First, let’s write a function that takes a string and returns False
if there is a character in the string that does not belong to the set of common English characters. We’ll set the limit at 3 non-english characters to account for emoji, etc.
def check_characters(string):
non_english = 0
for x in string:
if ord(x) > 127:
non_english += 1
if non_english > 3:
return False
else:
return True
Isolating Free Apps
Now, we want to isolate only the free apps. Our business model for this project is in-app ads.
ios_free = []
android_free = []
for row in ios_english:
price = row[4]
if price == '0.0':
ios_free.append(row)
for row in android_english:
price = row[7]
if price == '0':
android_free.append(row)
Now, the data are clean and ready for analysis
Most Common Apps By Genre
Our goal is to identify apps that are successful (a.k.a. attract more users) on both Android and iOS operating systems.

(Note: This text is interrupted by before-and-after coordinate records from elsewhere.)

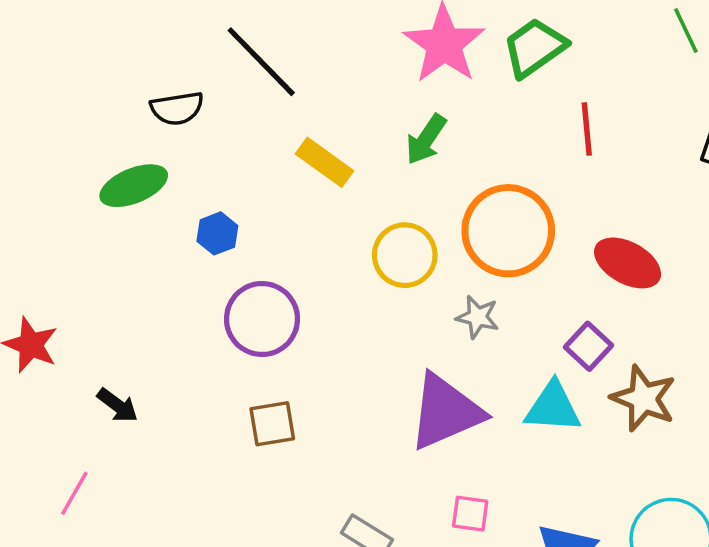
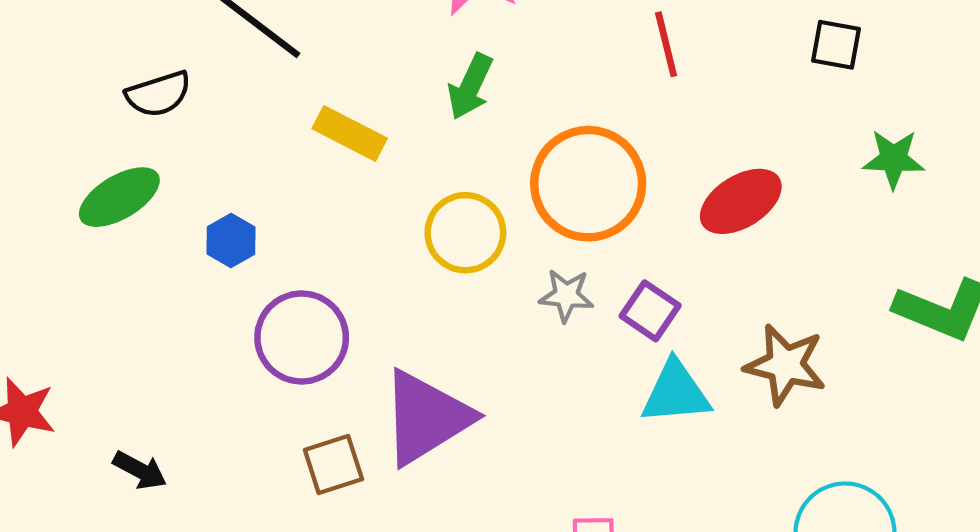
red ellipse: (628, 263) -> (741, 201), turned -52
purple square: (589, 346) -> (650, 311), moved
purple triangle: (446, 412) -> (426, 418), moved

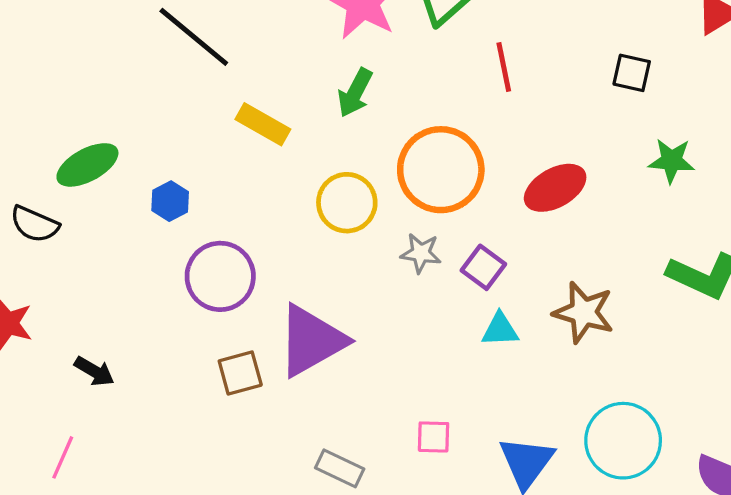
black semicircle: (158, 94) -> (34, 224), moved, turned 39
cyan triangle: (676, 393) -> (500, 330), size x0.7

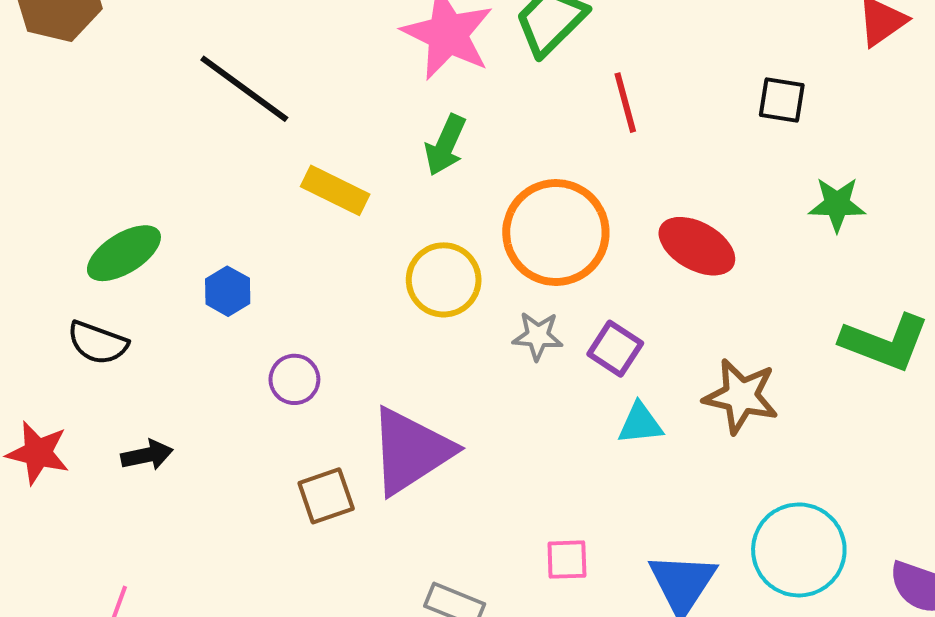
red ellipse: (555, 188) -> (697, 246), turned 62
black semicircle: (34, 224) -> (98, 343), moved
purple circle: (220, 276) -> (294, 379), size x0.6
black arrow: (94, 371) -> (147, 455), moved, turned -39

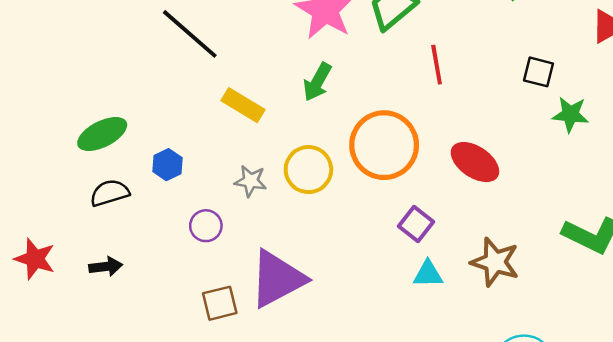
green star: (837, 204) -> (570, 114), moved
gray star: (538, 336) -> (251, 181), moved
black semicircle: (98, 343) -> (110, 193), moved, turned 138

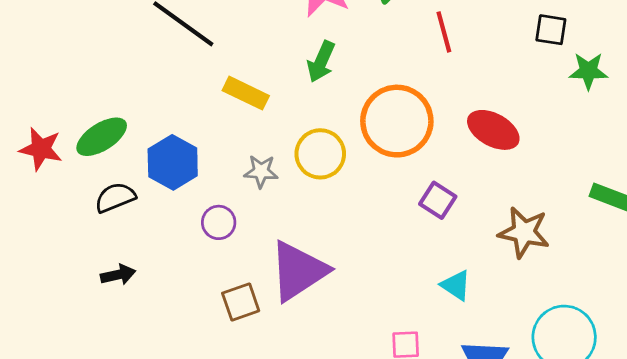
blue hexagon: (167, 165) -> (173, 162), size x1.6
red star: (35, 259) -> (41, 149), moved
cyan triangle: (428, 274) -> (456, 285), moved, turned 40

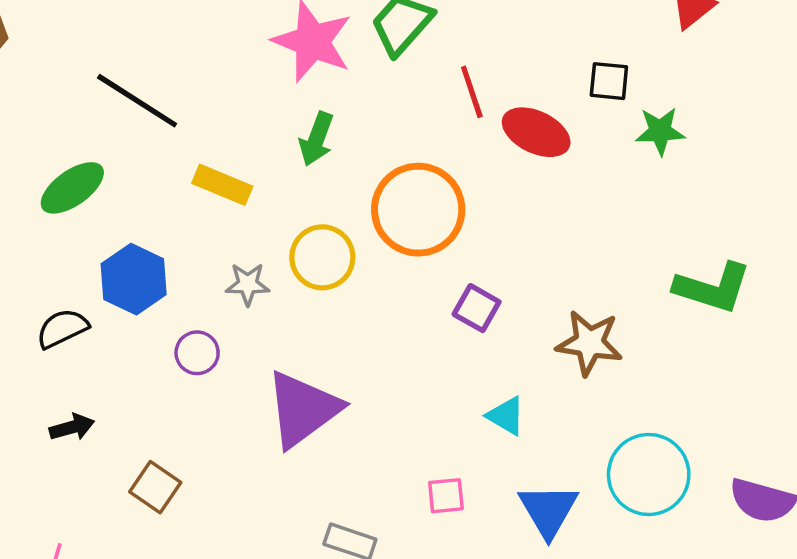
red ellipse: (493, 130) -> (536, 132), moved
green ellipse: (102, 137) -> (72, 188), moved
brown square: (241, 302) -> (155, 487), moved, turned -33

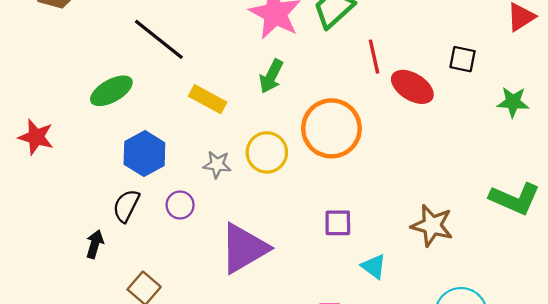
green star: (660, 131) -> (513, 102), moved
purple square: (477, 308) -> (338, 223), moved, turned -36
black semicircle: (62, 328) -> (126, 206), moved, turned -44
black arrow: (72, 427) -> (95, 244), turned -64

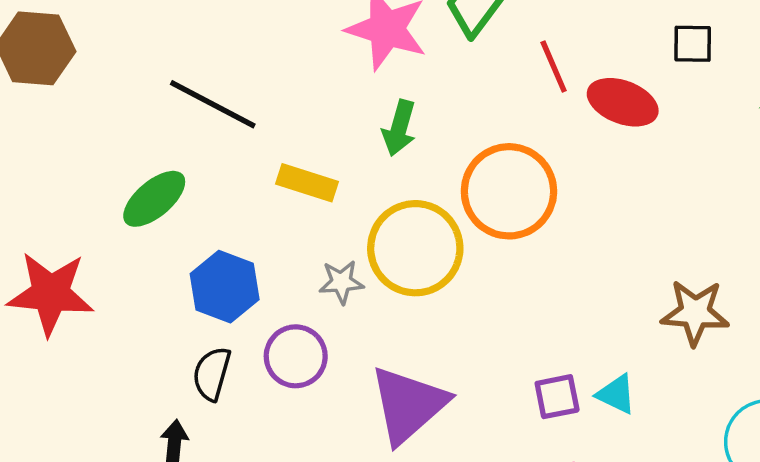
red star: (36, 137) -> (50, 293), size x1.5
yellow circle: (267, 152) -> (415, 248), size x1.4
purple circle: (180, 205) -> (296, 356), size x1.4
purple square: (338, 223) -> (557, 397), moved

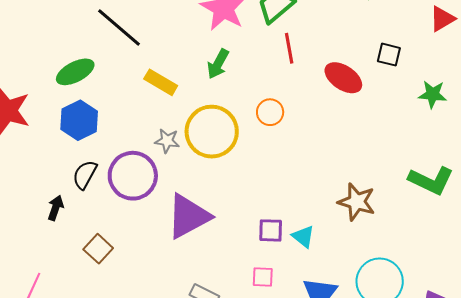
red line: (554, 67) -> (289, 48), moved
orange circle: (509, 191) -> (270, 112), size x0.5
blue hexagon: (225, 287) -> (79, 120), moved
purple circle: (296, 356) -> (133, 176), size x1.4

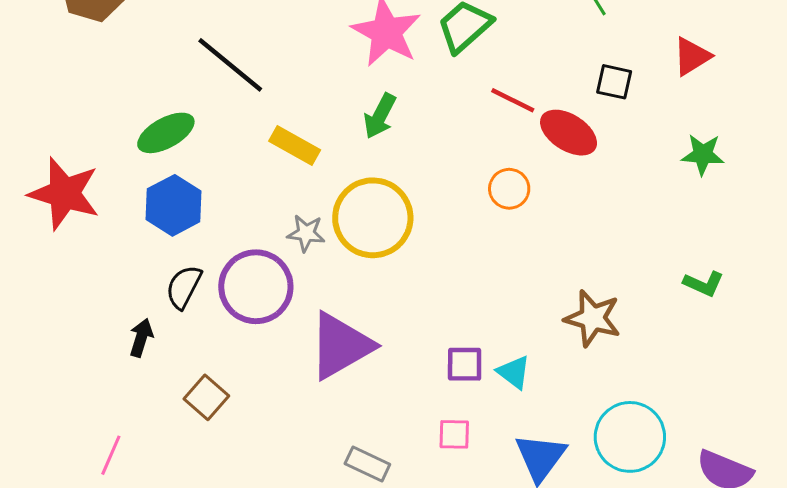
red triangle: (442, 19) -> (692, 56), moved
red line: (289, 48) -> (513, 100), moved, turned -52
black square: (389, 55) -> (614, 82), moved
orange circle: (270, 112) -> (509, 189), moved
green L-shape: (431, 180) -> (704, 284), size x0.6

The validation strategy for an app has three steps:
- Build a minimal Android version of the app, and add it to Google Play.
- If the app has a good response from users, we develop it further.

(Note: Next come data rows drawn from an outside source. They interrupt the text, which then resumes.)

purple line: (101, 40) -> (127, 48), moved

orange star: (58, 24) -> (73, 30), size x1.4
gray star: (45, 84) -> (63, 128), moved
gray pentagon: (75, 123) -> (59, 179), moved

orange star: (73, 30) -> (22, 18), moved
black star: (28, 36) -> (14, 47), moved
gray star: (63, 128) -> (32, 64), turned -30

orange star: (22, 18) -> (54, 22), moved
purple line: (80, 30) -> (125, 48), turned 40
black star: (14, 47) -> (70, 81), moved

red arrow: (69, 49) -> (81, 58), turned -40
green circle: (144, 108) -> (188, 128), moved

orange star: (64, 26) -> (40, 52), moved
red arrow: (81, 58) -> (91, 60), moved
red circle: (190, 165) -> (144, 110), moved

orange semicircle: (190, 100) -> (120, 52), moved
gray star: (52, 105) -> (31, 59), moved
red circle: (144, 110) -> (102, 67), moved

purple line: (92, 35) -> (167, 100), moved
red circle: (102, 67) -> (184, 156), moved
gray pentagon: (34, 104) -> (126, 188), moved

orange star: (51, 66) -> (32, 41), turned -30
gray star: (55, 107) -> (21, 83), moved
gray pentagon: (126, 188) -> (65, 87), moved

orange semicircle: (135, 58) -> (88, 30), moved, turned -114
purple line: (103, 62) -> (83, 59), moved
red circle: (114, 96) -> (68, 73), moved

- If the app is profitable after six months, we build an iOS version of the app and add it to the App Store.
We now want to determine the most common genres for each market. We will build a frequency table that shows up the percentage of apps by genre
def freq_table(dataset, index):
new_dict = {}
total = 0
for row in dataset:
total += 1
value = row[index]
if value in new_dict:
new_dict[value] += 1
else:
new_dict[value] = 1
dict_percentages = {}
for key in new_dict:
percentage = (new_dict[key] / total) * 100
dict_percentages[key] = percentage
return dict_percentages
We generate this table on both sets of data
Notes and comments on iOS apps
The most common genre is Games at 58% followed by Entertainment at 7.8%.
Games and entertainments apps are the most popular general types of apps. There is a spattering of productivity apps (Education, Utilities, Health & Fitness), but these form a significant minority of the general app types.
Notes and comments on Android apps
There is not as much of a clear preference amongst Android app users.
It is not immediately clear the exact difference between the Category
and Genres
columns, except that Category
is a coarser grouping.
In both categories, there is a mix of entertainment and productivity apps.
Apps with Most Users
Now, let’s determine the kind of apps with the most users. For the Android dataset, we can use the Installs
columns. For iOS, we will use the rating_count_tot
column. We will write a nested loop that calculates the average number of users by genre for each dataset.
ios_genres = freq_table(ios_free, 11)
for genre in ios_genres:
total = 0
len_genre = 0
for row in ios_free:
genre_app = row[11]
if genre_app == genre:
total += float(row[5])
len_genre += 1
avg_num_ratings = total / len_genre
print(genre, avg_num_ratings)
iOS conclusions
Navigation apps have the most average reviews. Social Networking, Reference, and Music are the next highest. These might be driven by a few particularly popular apps in each case, but we do get a variety here.
Android conclusions
Next, we can look at the average number of installs for the Google Play store. This dataset only gives a minimum number of installs based on ranges such as ‘100,000+’, so we will use this base number to get an estimate.
Maps and Navigation, News and Magazines, Productivity are the categories of apps that contain the highest approximate average installs.